For day 15 of Soup Month 2013 we have a super easy to make Broccoli and Corn Chowder. This really isn't a fancy soup, just a good hearty bowl of soup that will taste great at the end of a cold winter day.
This recipe only requires a handful of ingredients, and most of them you probably have on hand. There are also lots of possible variations for this soup. If you would like to make this a more meaty soup, you just add some leftover cubed ham or chopped chicken during the last 10 minutes of cooking time. The soup also tastes great with a generous sprinkle of grated pepper jack cheese or a dash of Sriracha sauce. Enjoy!!
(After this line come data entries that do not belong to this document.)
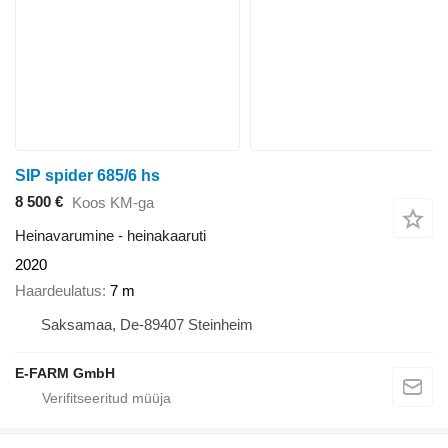
SIP spider 685/6 hs
8 500 €
Koos KM-ga
Heinavarumine - heinakaaruti
2020
Haardeulatus
7 m
Saksamaa, De-89407 Steinheim
E-FARM GmbH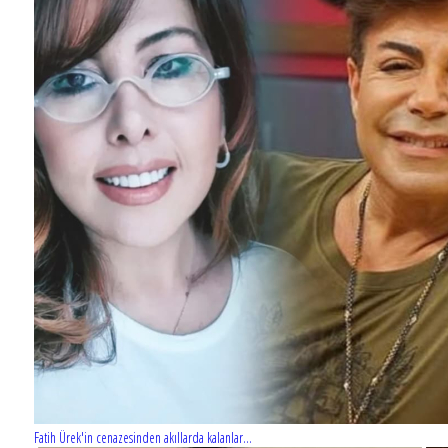
Fatih Ürek'in cenazesinden akıllarda kalanlar...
1/2 lb Thick Cut Bacon, cut into 1-inch pieces
1 medium Onion, finely chopped
1/4 cup Flour
24 oz Chicken Broth
3 large Baking Potatoes, peeled and diced
1 lb Fresh Broccoli, cut into small florets
1 cup Frozen Corn
1/2 tsp Dried Thyme
1 cup Half and Half
2 tsp Kosher Salt
1 tsp Ground Black Pepper
In a medium soup pot, cook bacon over medium-low heat until just crisp, then use a slotted spoon to transfer the bacon to a paper towel lined plate. Set aside.
Add the onion to the pot and sauté over medium heat until softened, about 5 minutes. Add flour to the onion, stirring constantly for 1 minute. Add the broth and potatoes to the pot and bring mixture to a boil. Reduce heat to a simmer and cook for 5 minutes. Add the broccoli to the pot and simmer for 10 - 12 minutes longer, or until the vegetables are tender.
Add the corn, thyme, half and half, salt and pepper to the soup, stir and cook 5 minutes longer. Serve in wide soup bowls with a sprinkle of crumbled bacon. Serves about 5.